US Birthrate Plummets To Record Low

Hugh Pickens writes "The Washington Post reports that the U.S. birthrate is at its lowest since 1920, the earliest year with reliable records. The rate decreased to 63.2 births per 1,000 women of childbearing age — a little more than half of its peak, which was in 1957. The overall birthrate decreased by 8 percent between 2007 and 2010, but the decline is being led by immigrant women hit hard by the recession, with a much bigger drop of 14 percent among foreign-born women. Overall, the average number of children a U.S. woman is predicted to have in her lifetime is 1.9, slightly less than the 2.1 children required to maintain current population levels. Although the declining U.S. birthrate has not created the kind of stark imbalances found in graying countries such as Japan or Italy, it should serve as a wake-up call for policymakers, says Roberto Suro, a professor of public policy at the University of Southern California. 'We've been assuming that when the baby-boomer population gets most expensive, that there are going to be immigrants and their children who are going to be paying into [programs for the elderly], but in the wake of what's happened in the last five years, we have to reexamine those assumptions,' he said. 'When you think of things like the solvency of Social Security, for example, relatively small increases in the dependency ratio can have a huge effect.'"

1 of 567 comments (clear)

  1. Re:OK, so... by gr8_phk · · Score: 1, Troll

    SS will be around when you/we retire.

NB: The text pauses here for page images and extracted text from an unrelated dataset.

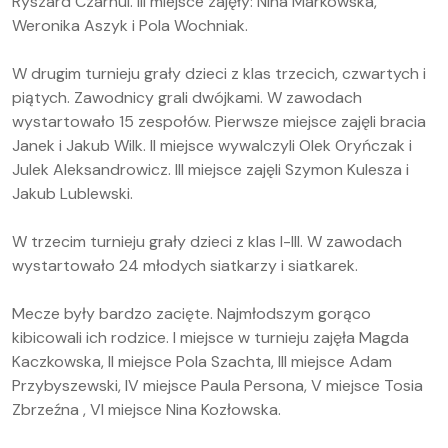
Ryszard Czarnul. III miejsce zajęły: Nina Markowska,
Weronika Aszyk i Pola Wochniak.
W drugim turnieju grały dzieci z klas trzecich, czwartych i
piątych. Zawodnicy grali dwójkami. W zawodach
wystartowało 15 zespołów. Pierwsze miejsce zajęli bracia
Janek i Jakub Wilk. II miejsce wywalczyli Olek Oryńczak i
Julek Aleksandrowicz. III miejsce zajęli Szymon Kulesza i
Jakub Lublewski.
W trzecim turnieju grały dzieci z klas I-III. W zawodach
wystartowało 24 młodych siatkarzy i siatkarek.
Mecze były bardzo zacięte. Najmłodszym gorąco
kibicowali ich rodzice. I miejsce w turnieju zajęła Magda
Kaczkowska, II miejsce Pola Szachta, III miejsce Adam
Przybyszewski, IV miejsce Paula Persona, V miejsce Tosia
Zbrzeźna , VI miejsce Nina Kozłowska.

It's a separate tax that goes into a separate fund. That fund is presently about 3 trillion dollars, which is good because for 2 years now it's paying out more than its taking in due to the baby boomers starting to retire. Should the fund ever run dry they will have to stop paying more than is going in, at which point it will truely be the younger people paying for the older people. But it will not go away. I say this because if it goes away entirely they will have to eliminate the taxes that pay for it.V

    That said, I suspect Obama wants it to get into trouble sooner rather than later - hence the payroll tax cut which normally goes into social security. He probably figures if it goes bust it will "have to" become part of the normal federal budget. Not sure what the agenda might be, but the rules of the game would change dramatically if it were not separately taxed.